__Task instructions__.
Work through the data and report how many lines include the string "XenForo", giving the number alone.

** Data listing follows **

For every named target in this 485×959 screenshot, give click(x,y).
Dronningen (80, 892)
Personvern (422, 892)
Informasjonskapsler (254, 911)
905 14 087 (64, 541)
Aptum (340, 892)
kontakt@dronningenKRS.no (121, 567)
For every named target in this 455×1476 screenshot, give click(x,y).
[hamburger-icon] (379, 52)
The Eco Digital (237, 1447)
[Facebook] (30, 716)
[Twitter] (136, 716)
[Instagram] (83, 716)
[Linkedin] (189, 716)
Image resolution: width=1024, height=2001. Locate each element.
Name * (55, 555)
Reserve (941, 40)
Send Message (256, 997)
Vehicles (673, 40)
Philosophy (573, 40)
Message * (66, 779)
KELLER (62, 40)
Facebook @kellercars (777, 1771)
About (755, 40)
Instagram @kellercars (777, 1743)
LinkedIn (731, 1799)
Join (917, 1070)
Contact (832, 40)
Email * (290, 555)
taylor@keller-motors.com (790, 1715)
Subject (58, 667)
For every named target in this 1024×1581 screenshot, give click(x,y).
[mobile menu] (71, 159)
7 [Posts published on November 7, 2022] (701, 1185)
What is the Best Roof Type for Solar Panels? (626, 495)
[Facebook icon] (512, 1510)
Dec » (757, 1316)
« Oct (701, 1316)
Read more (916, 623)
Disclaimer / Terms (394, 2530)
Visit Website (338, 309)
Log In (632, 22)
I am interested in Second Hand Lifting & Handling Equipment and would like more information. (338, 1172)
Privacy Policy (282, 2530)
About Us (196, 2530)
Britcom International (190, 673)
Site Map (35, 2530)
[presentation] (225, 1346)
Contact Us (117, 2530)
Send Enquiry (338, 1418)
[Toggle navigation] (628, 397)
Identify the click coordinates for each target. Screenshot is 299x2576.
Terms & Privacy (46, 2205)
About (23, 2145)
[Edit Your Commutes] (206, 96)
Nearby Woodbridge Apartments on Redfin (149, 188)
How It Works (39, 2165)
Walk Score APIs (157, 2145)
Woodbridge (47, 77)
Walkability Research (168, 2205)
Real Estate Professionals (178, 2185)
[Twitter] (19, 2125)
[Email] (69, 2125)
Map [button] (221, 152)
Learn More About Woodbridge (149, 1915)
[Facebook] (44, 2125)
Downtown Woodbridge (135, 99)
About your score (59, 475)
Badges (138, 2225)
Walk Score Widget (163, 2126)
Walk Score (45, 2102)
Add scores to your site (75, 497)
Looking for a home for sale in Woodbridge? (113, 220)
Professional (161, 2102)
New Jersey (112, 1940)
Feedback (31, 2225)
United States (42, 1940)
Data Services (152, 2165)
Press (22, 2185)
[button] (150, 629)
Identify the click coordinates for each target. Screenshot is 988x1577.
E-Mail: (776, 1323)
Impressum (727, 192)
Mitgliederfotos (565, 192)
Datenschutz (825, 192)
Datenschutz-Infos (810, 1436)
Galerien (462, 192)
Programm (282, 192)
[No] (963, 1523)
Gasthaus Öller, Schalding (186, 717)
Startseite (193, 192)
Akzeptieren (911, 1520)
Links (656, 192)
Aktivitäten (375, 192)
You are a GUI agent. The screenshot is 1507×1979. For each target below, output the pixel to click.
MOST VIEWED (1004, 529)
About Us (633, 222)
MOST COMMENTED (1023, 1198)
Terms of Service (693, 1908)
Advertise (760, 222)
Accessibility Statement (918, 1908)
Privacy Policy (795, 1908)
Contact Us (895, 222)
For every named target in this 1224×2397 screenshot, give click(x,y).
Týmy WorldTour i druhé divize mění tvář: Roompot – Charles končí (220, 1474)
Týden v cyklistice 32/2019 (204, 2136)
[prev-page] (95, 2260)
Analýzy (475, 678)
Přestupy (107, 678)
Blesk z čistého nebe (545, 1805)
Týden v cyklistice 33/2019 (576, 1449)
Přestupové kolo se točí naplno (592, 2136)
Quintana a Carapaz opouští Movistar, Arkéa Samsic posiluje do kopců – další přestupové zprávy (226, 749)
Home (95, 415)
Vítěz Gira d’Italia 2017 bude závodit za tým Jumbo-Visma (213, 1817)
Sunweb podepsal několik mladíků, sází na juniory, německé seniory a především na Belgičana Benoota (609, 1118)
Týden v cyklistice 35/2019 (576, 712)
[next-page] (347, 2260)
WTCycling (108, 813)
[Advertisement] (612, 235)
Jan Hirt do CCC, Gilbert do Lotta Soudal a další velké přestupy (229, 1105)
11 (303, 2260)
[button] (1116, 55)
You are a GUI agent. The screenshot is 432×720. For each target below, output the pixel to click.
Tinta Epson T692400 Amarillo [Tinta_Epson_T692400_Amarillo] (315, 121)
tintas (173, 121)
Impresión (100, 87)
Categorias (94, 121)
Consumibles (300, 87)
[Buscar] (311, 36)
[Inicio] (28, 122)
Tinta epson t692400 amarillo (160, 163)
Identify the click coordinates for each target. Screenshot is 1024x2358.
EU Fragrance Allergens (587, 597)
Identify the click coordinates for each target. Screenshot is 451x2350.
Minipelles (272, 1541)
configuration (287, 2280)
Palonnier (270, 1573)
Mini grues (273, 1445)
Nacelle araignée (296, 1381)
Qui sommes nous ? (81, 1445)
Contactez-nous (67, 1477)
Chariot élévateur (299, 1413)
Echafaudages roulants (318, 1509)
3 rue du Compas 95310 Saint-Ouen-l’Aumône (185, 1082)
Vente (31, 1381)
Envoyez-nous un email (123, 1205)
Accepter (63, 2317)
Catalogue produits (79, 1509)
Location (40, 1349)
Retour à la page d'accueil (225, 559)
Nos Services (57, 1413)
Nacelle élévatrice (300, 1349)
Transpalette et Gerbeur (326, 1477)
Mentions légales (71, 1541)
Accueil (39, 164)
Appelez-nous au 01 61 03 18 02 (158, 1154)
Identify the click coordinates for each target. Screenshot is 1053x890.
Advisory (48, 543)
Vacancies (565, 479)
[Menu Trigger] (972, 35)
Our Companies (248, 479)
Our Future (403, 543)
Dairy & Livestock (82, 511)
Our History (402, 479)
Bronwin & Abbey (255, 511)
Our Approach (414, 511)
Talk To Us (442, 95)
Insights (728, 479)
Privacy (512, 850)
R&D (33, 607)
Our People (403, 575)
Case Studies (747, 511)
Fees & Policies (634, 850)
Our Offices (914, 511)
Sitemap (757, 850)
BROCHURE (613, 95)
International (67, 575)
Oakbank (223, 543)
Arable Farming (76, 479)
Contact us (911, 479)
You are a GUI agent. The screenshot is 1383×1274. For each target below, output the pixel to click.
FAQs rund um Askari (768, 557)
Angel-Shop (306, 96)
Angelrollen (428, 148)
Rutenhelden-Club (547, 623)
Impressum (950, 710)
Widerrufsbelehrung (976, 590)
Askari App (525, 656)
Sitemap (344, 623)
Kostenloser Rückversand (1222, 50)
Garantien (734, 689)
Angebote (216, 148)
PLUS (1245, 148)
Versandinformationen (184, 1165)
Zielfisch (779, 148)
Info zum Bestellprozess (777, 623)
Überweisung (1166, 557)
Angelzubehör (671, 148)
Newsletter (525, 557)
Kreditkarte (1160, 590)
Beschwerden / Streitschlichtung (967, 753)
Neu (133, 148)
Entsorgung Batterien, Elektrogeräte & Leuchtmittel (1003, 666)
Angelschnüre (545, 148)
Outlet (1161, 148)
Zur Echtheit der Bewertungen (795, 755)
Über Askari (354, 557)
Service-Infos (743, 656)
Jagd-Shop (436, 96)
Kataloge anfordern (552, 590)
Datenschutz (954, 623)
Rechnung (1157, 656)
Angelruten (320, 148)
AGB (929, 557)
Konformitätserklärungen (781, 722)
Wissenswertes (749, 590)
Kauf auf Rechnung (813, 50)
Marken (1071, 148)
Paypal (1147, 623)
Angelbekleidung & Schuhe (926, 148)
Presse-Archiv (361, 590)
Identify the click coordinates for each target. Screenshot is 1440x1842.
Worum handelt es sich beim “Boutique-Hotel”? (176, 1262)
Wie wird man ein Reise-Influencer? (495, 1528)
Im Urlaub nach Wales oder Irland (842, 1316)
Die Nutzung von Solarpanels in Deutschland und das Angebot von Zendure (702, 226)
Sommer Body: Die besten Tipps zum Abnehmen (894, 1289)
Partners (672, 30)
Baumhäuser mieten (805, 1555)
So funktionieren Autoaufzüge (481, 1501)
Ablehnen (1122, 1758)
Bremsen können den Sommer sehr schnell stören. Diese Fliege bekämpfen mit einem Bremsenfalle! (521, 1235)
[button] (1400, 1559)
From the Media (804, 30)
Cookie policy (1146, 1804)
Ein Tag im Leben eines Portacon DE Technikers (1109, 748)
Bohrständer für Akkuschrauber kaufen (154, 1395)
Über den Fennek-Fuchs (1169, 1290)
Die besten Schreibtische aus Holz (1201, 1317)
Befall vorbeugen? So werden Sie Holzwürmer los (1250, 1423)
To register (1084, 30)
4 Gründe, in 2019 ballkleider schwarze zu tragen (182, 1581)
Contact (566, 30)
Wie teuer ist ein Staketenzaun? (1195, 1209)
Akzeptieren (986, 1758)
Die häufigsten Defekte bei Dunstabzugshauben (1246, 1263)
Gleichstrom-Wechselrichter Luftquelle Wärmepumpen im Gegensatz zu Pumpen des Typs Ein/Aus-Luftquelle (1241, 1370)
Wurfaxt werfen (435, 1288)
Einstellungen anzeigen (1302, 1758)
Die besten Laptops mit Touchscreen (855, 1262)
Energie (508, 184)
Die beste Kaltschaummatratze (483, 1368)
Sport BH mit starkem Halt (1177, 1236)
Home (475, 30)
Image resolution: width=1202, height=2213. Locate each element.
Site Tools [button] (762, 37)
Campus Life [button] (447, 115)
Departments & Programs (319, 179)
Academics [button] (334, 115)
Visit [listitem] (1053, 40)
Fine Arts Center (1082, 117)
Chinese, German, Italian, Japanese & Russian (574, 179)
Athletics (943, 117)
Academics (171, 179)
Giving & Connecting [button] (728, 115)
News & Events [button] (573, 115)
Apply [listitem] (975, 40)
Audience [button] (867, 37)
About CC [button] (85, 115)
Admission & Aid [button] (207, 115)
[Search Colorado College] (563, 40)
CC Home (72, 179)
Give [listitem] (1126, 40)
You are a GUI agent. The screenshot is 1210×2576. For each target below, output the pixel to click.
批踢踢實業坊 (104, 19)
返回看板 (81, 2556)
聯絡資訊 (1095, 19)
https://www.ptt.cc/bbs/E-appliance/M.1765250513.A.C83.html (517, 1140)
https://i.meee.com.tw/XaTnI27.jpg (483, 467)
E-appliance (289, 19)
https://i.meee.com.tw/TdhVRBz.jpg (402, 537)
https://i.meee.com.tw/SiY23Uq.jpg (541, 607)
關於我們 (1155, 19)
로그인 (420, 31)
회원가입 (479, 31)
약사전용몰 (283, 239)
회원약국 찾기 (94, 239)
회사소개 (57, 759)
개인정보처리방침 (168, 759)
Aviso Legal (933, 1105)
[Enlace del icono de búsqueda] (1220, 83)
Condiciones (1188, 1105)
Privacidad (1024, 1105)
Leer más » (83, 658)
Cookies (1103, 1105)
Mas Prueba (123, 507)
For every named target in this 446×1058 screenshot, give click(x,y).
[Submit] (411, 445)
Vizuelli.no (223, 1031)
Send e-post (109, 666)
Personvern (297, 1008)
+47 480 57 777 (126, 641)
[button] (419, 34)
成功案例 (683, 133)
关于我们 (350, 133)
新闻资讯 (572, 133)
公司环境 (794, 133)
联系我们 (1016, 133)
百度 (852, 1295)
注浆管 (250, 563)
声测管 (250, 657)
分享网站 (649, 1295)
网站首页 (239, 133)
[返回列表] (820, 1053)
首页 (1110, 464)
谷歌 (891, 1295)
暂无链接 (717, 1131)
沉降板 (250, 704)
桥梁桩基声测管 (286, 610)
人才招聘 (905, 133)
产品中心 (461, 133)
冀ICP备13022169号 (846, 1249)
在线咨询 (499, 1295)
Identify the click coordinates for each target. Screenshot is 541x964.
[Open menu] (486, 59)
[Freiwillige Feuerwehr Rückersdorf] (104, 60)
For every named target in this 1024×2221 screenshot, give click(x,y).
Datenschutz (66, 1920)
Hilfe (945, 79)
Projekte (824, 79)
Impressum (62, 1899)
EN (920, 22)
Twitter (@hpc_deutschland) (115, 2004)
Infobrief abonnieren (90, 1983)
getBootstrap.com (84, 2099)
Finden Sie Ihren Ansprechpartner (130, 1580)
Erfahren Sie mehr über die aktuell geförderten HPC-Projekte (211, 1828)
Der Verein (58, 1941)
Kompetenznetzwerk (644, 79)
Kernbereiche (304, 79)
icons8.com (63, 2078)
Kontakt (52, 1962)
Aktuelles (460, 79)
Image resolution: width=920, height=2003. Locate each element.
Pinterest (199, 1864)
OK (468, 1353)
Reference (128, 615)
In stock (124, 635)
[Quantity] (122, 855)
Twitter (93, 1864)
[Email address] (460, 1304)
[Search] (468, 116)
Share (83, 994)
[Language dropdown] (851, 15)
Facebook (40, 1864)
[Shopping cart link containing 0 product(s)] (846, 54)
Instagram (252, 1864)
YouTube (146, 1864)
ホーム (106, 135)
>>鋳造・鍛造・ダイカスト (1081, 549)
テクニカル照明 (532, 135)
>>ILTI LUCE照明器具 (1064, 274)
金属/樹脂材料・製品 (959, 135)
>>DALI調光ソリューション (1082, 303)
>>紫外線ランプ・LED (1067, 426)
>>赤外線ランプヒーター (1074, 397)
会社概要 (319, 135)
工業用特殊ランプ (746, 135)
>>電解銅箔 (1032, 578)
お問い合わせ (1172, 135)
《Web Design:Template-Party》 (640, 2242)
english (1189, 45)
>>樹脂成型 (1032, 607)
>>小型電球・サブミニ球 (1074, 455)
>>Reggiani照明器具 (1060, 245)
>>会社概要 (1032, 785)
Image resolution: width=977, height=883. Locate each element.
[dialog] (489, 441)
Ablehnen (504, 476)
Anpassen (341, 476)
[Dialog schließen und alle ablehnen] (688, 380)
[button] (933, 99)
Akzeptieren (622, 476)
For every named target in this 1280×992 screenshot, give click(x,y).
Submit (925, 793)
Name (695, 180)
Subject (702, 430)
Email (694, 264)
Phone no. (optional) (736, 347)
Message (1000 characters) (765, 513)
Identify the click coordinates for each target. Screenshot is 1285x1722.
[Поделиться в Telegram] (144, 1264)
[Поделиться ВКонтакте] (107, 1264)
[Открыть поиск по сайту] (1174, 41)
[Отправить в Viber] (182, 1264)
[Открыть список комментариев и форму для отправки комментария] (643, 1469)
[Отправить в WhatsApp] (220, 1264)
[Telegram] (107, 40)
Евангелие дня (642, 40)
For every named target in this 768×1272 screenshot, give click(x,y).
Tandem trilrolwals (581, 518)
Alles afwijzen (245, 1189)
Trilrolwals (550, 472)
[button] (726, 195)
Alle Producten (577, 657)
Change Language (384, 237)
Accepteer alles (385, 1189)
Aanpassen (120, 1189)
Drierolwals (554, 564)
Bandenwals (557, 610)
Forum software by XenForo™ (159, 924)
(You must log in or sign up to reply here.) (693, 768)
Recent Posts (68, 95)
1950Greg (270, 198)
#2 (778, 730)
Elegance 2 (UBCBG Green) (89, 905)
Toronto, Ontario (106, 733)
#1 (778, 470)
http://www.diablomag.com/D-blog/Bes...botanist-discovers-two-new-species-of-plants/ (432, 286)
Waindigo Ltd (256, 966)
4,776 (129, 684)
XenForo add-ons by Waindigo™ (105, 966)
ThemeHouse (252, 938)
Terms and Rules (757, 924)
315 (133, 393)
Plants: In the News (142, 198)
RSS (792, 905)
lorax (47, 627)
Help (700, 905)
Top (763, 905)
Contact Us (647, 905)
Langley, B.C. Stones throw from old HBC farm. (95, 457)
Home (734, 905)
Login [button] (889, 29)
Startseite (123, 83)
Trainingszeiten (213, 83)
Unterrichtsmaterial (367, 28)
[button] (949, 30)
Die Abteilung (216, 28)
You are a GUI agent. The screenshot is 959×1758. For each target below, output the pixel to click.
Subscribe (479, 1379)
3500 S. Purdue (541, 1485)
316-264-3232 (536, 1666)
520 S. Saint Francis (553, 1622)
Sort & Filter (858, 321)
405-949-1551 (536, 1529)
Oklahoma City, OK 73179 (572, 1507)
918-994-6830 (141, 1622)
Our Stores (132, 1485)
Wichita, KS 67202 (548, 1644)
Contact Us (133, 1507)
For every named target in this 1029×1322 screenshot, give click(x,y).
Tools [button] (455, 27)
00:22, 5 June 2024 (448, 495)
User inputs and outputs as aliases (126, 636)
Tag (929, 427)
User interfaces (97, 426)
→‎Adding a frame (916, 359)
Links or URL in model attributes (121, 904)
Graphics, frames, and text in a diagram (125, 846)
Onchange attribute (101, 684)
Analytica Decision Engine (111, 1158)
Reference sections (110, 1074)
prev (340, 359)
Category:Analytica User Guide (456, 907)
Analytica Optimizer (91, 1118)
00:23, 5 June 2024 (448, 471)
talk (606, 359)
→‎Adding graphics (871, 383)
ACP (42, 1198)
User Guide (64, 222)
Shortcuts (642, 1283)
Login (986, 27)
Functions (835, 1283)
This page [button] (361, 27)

** End of Data listing **

__Response area__.
2